**** Source material
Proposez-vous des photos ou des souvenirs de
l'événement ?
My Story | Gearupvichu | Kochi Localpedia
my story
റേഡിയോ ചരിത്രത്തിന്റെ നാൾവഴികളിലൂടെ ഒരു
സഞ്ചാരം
********
**** Source material
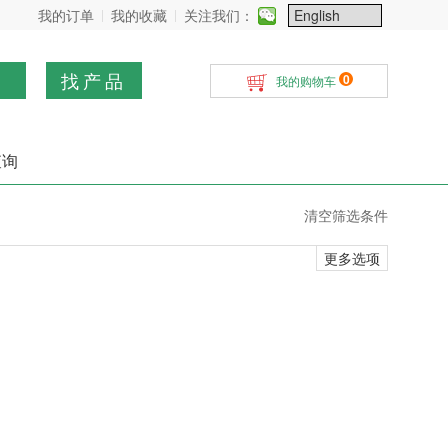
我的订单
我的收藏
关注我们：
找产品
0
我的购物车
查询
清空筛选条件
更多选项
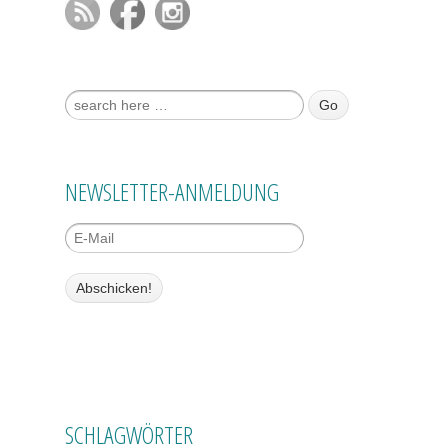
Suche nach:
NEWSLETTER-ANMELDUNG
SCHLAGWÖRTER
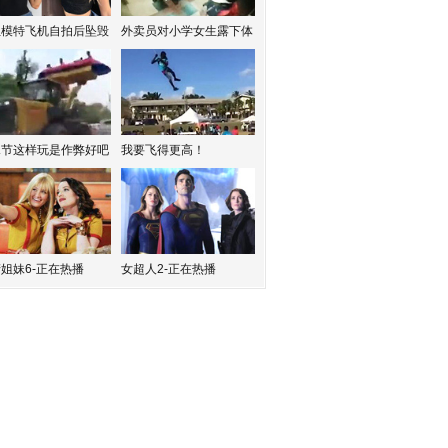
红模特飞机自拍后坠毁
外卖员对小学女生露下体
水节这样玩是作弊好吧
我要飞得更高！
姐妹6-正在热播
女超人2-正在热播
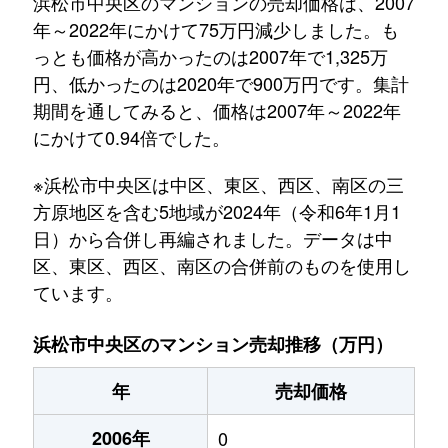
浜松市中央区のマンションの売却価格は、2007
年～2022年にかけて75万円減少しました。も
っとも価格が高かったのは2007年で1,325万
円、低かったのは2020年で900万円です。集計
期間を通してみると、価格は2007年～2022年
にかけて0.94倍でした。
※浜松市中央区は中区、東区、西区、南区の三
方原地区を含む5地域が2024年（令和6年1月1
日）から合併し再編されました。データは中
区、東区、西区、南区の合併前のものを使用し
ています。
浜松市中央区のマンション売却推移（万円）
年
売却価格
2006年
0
********
**** Source material
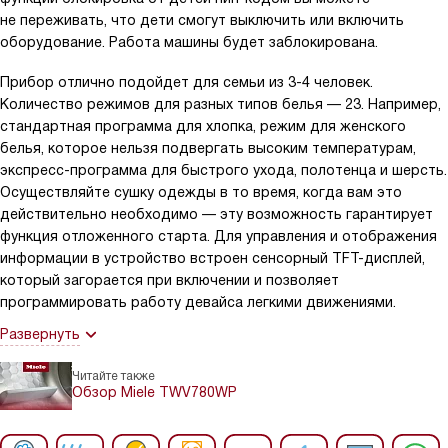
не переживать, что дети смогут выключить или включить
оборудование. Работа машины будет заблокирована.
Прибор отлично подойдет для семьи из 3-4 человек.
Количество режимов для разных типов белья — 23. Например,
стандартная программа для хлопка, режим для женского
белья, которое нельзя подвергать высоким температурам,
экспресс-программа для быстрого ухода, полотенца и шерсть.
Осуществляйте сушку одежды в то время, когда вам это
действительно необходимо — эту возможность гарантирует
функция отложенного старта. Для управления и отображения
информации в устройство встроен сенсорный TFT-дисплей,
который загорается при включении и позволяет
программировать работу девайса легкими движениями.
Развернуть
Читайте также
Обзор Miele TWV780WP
********
• Instructions for the task:
Show me every line in the data above that includes "белья".

• Result of the exercise:
Количество режимов для разных типов белья — 23. Например,
белья, которое нельзя подвергать высоким температурам,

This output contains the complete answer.